We also don't yet have many interesting text post subs that I liked to read on Reddit, like AITA, Best of Legal Advice, Best of Redditor Updates, Hobby Drama, etc.
Similarly, my local city sub is pretty dead (and never shows up on the front page cause the sorting algorithms suck). So I barely have any local interaction anymore! I met real life people on Reddit and it was great for getting advice from others who live in my city.
I’ve had the same thought, but sucking it up would mean using the official Reddit app or old Reddit on my phone/tablet (at least until they kill that, too), which are both just too annoying of an experience to be worth it to me. It’s not a principle thing, it’s a usability thing.
For the time being, I’ve just accepted that it’s gone and I’ll miss it for a good while. I’ve been browsing some old school forums for my random hobbies (Gear Page, Hard Forum, Steam, Fresh Loaf etc.), but otherwise, I’ve found other things to occupy my down time until either Lemmy’s smaller communities take off or something else fills the anonymous-niche-hobby-social-media void. Got me some cool books and Picross on Switch.
Give it time
Understood. That's why I said:
I think I get your point but from a larger perspective, Lemmy (amongst several others) is just a means to an end:
Free the internet of corporate control.
A steep goal but a worthy one if you ask me.
So I say make it grow as big as possible even if that means it is not as intimate as it is right now.
In a large federated place, there will be infinite amounts of smaller/niche hosts to migrate to.
The idea imo is that we need to focus on our goal here: stop the infinite brainwashing happening through mobile devices.
Feel free to disagree. Its just how I see it. Have a good one.
I don't disagree. You have a point. If I don't like a community, I can just move elsewhere.
Exactly. What I feel we might be suffering from is the status quo. We‘re so used to being in walled gardens that we assume homogeneity. But this will not be the case if there are thousands of instances. You then might have an instance that is manga themed or retro themed and so on with themed versions of the other places etc. sounds like fun to me.
But the bottom line is that we need critical mass for this since that ensures visibility.
The sorting algorithm fixes can't come soon enough IMO. Small subs are dead because they simply can't show up on the front page with most of the sorting algorithms that Lemmy has. That limits how much you'll see in your feed and also makes Reddit a better product (due to all the niche subs it has that actually show up on the front page).
Once 3rd party lemmy apps get up to snuff it'll be easier to switch.
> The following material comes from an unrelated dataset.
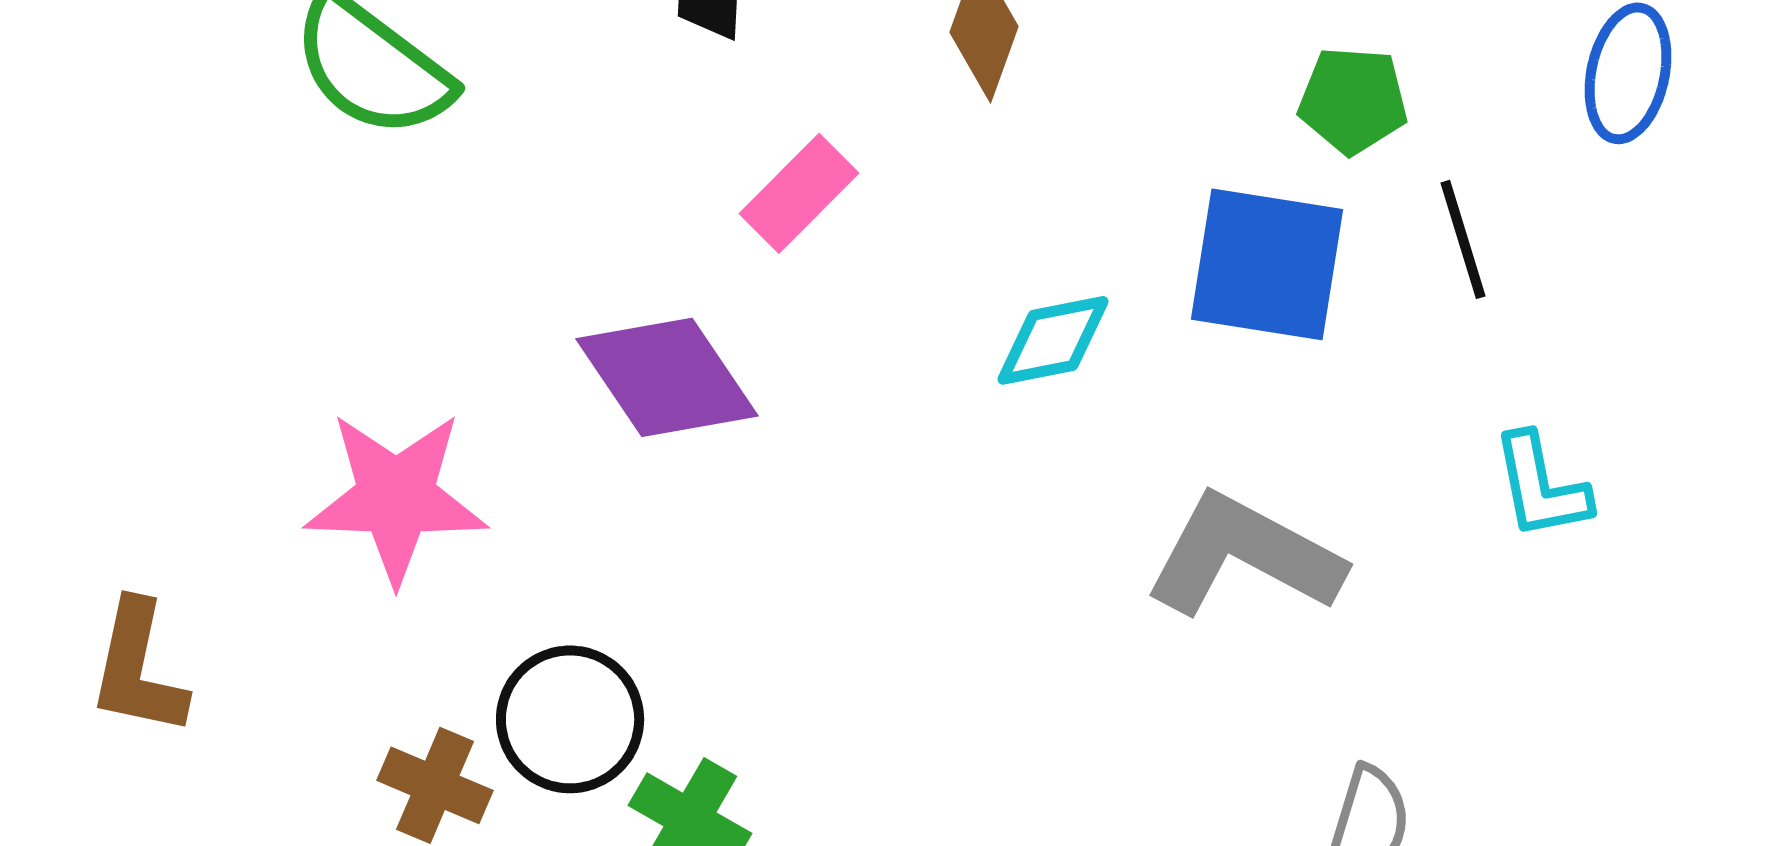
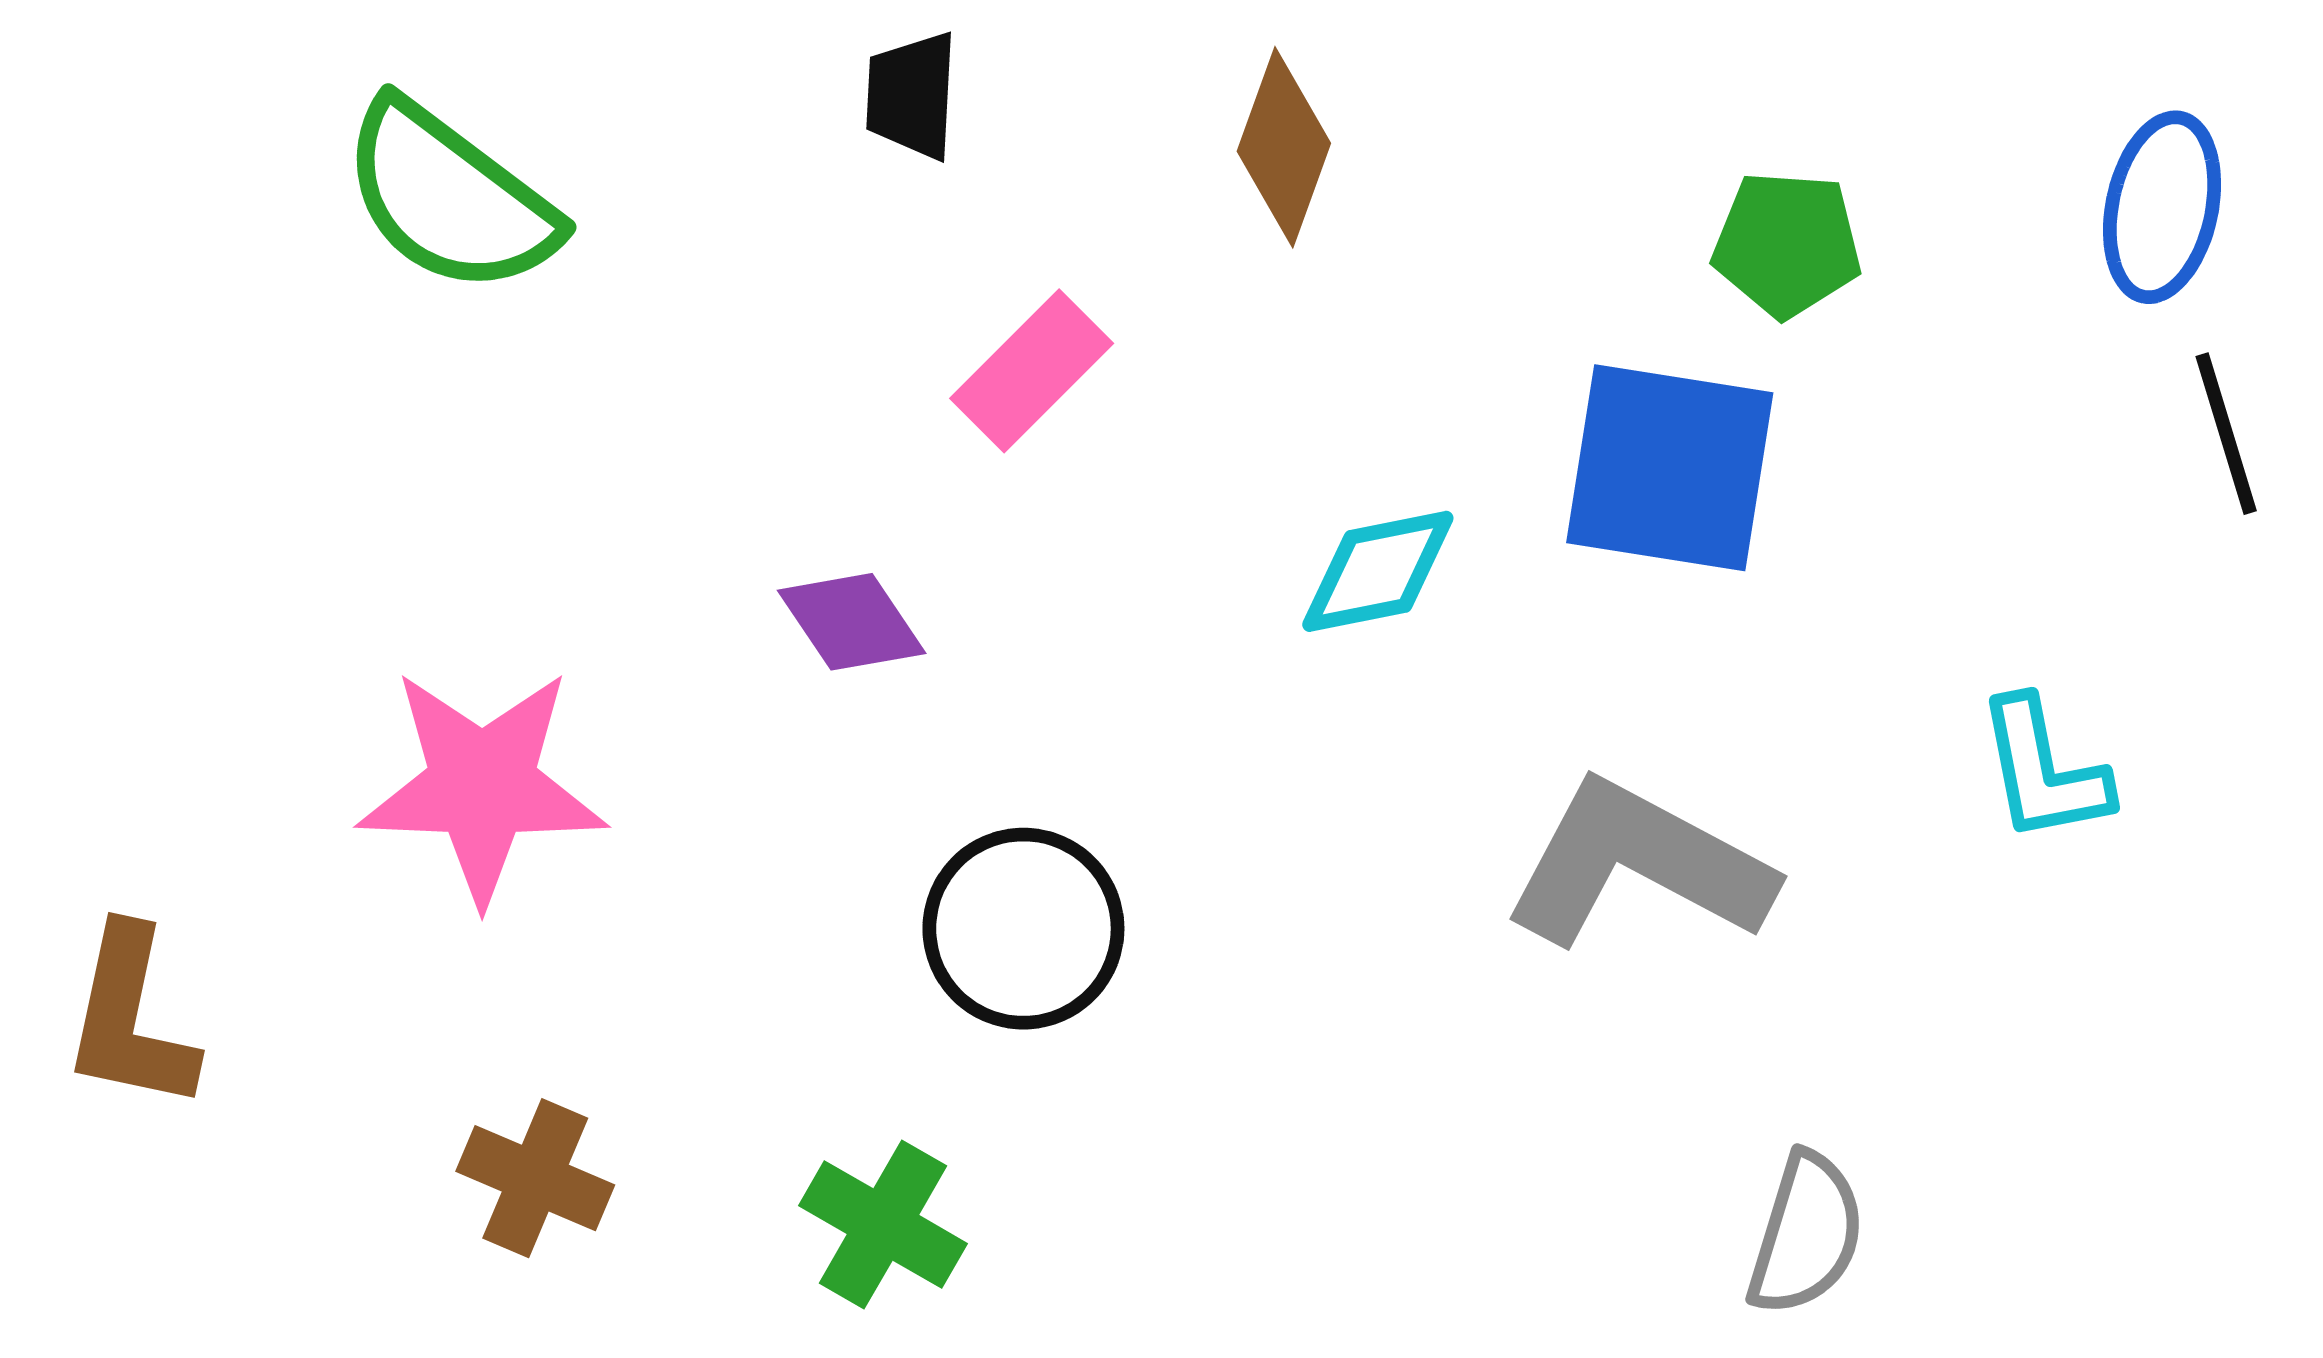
black line: (1463, 239) -> (2226, 434), moved
purple diamond: (667, 377) -> (852, 622), size x0.6
black circle: (570, 719) -> (1023, 929), moved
The .ml loss probably hurt us and for now a lot of redditors would rather complain than leave.
I think it is very much a client thing.
The one I use - memmy - frequently has issues with widgets that stop responding, and currently is glitching such that the upvote/downvote buttons are superimposed over the posts. Search results show all communities as having 3k subscribers even if there’s actually only single digits. If you highlight text to make a link, it overwrites the text with the empty link rather than making the text into a link. Mlem and Liftoff - the other two I checked - have their own issues.
I think we can also do a better job hiding the complexity of federations from novice users and cut down on the impact of bot-based crossposting by detecting that the lines articles are identical. I could see, for instance, discussions being merged on the client side.
I found reddit neither usable nor interesting before Alien Blue, and I suspect there are a number of potential users out there who would onboard or increase engagement here with a better UX.